Only lines with the string "Mehrwegboxen" should be returned from the data below.

Saved entries

Segment Open

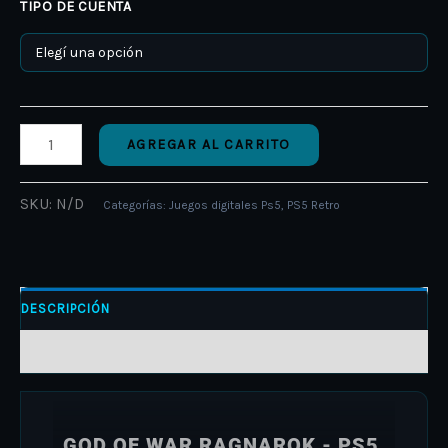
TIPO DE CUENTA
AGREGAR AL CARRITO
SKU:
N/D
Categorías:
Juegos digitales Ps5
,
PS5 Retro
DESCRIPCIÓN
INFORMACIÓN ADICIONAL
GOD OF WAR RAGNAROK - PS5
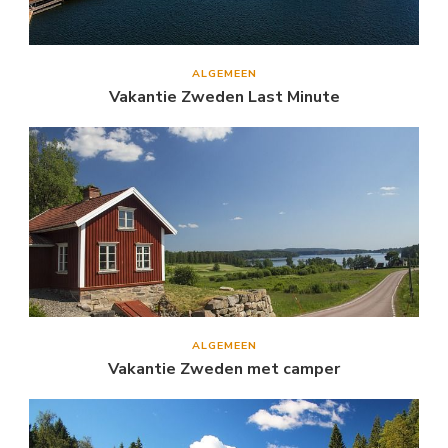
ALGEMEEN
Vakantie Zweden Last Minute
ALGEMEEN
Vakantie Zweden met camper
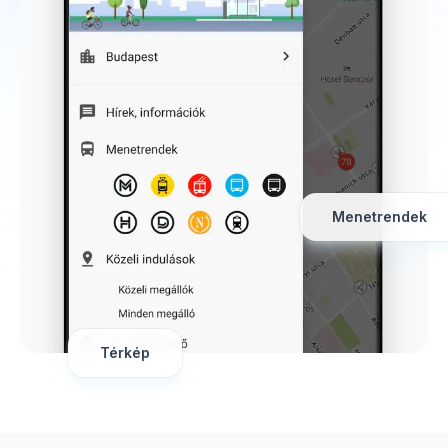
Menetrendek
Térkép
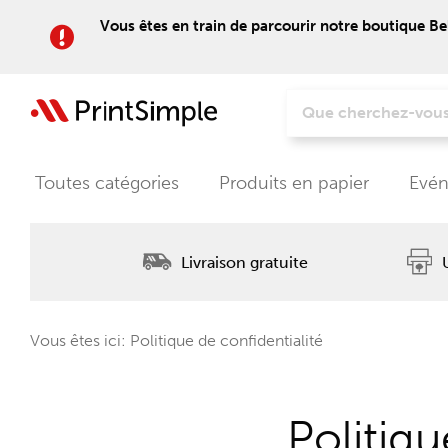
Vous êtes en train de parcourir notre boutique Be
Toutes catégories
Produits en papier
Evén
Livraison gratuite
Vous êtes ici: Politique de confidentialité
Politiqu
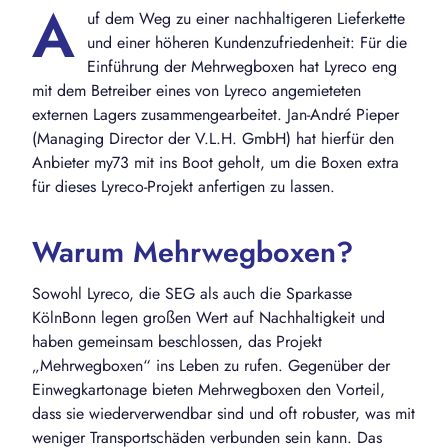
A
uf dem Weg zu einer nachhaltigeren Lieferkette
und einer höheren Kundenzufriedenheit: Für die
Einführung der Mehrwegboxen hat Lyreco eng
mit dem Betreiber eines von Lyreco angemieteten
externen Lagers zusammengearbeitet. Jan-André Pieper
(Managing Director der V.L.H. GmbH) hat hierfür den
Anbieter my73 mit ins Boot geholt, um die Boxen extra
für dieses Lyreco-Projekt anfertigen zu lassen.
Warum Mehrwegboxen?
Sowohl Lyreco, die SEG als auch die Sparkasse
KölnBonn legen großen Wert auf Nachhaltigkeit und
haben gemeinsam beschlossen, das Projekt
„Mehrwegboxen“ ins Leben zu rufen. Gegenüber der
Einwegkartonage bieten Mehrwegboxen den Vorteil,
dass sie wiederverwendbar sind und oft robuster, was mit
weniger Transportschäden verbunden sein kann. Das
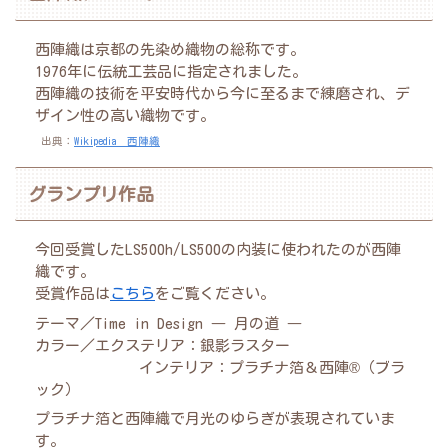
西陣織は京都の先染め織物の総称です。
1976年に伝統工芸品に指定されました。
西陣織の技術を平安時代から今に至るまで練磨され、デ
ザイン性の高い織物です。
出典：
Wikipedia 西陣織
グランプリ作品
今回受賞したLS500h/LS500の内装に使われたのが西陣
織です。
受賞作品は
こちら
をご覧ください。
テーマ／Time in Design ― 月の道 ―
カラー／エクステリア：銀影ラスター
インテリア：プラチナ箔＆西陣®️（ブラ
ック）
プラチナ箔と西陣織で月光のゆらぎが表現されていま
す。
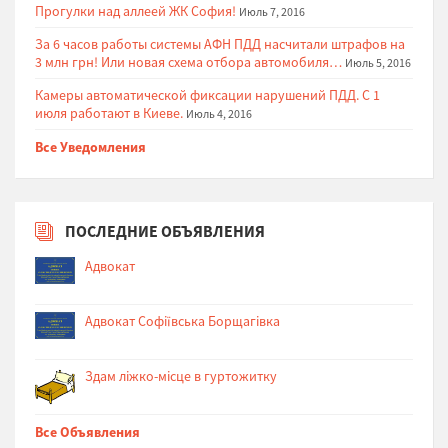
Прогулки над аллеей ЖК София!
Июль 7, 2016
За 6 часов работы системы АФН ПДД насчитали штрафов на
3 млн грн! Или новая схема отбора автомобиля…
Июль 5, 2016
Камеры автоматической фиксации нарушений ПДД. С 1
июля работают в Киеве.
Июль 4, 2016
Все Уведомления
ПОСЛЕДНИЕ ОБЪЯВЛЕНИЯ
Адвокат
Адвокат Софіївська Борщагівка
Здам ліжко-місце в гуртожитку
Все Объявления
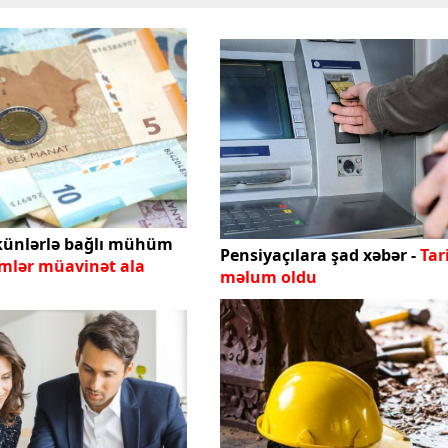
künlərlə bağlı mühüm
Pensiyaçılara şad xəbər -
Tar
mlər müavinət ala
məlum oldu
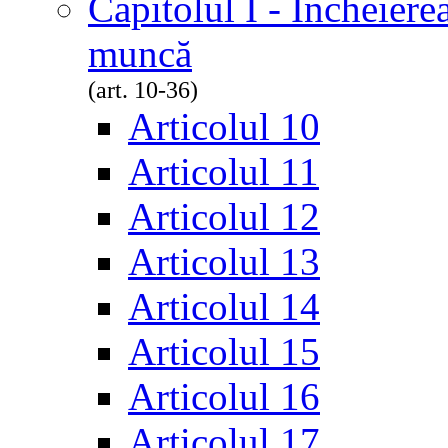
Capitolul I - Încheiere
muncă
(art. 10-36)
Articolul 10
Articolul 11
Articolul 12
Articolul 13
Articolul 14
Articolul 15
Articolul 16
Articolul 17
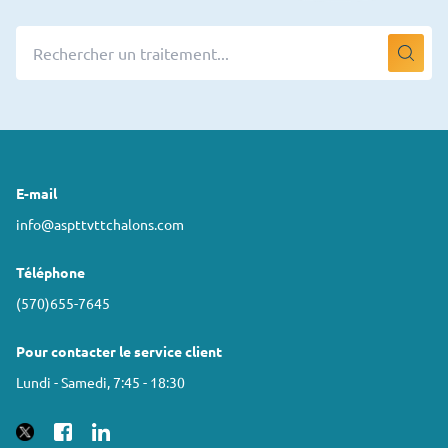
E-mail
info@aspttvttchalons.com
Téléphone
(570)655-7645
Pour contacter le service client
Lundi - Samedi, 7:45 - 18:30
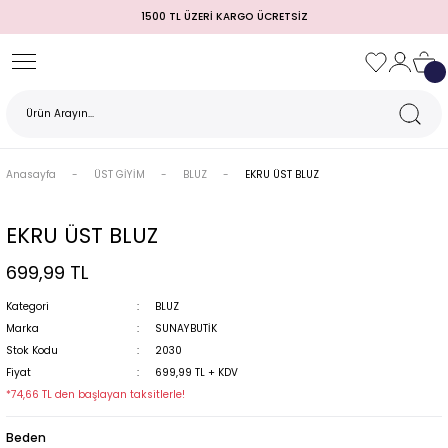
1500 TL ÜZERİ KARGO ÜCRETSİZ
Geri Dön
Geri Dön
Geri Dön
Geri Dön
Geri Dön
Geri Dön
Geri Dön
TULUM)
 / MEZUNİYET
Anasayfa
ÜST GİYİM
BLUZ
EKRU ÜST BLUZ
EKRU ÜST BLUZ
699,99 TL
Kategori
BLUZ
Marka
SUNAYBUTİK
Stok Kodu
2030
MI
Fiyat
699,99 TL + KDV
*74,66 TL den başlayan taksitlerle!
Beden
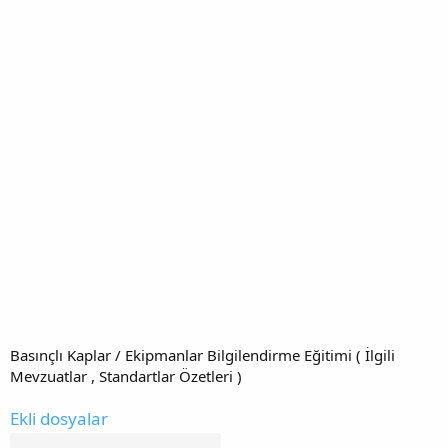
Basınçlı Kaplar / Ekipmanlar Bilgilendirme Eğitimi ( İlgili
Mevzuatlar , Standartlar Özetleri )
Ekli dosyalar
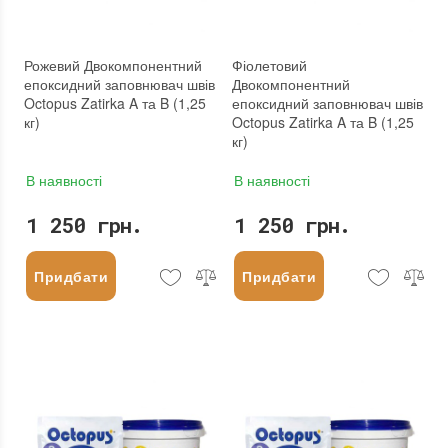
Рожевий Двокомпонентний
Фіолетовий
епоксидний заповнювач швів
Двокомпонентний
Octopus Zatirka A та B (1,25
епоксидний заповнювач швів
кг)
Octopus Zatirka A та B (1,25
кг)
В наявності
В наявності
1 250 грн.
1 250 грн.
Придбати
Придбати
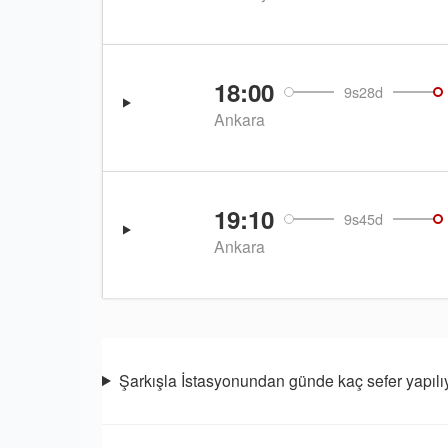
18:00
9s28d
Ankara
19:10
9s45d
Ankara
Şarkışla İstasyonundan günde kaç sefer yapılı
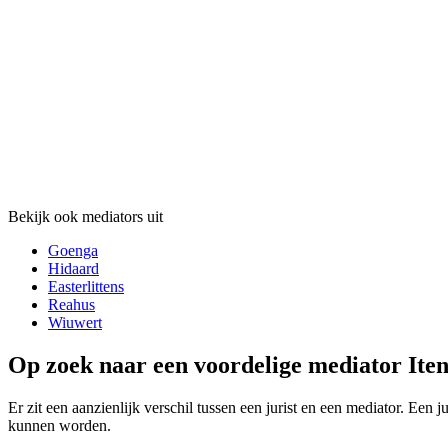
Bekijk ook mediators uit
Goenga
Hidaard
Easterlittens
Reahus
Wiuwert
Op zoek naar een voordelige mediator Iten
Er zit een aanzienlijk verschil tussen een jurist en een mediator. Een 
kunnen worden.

Segment Closed

== Solution for this problem ==
Einführung der Mehrwegboxen hat Lyreco eng
Warum Mehrwegboxen?
„Mehrwegboxen“ ins Leben zu rufen. Gegenüber der
Einwegkartonage bieten Mehrwegboxen den Vorteil,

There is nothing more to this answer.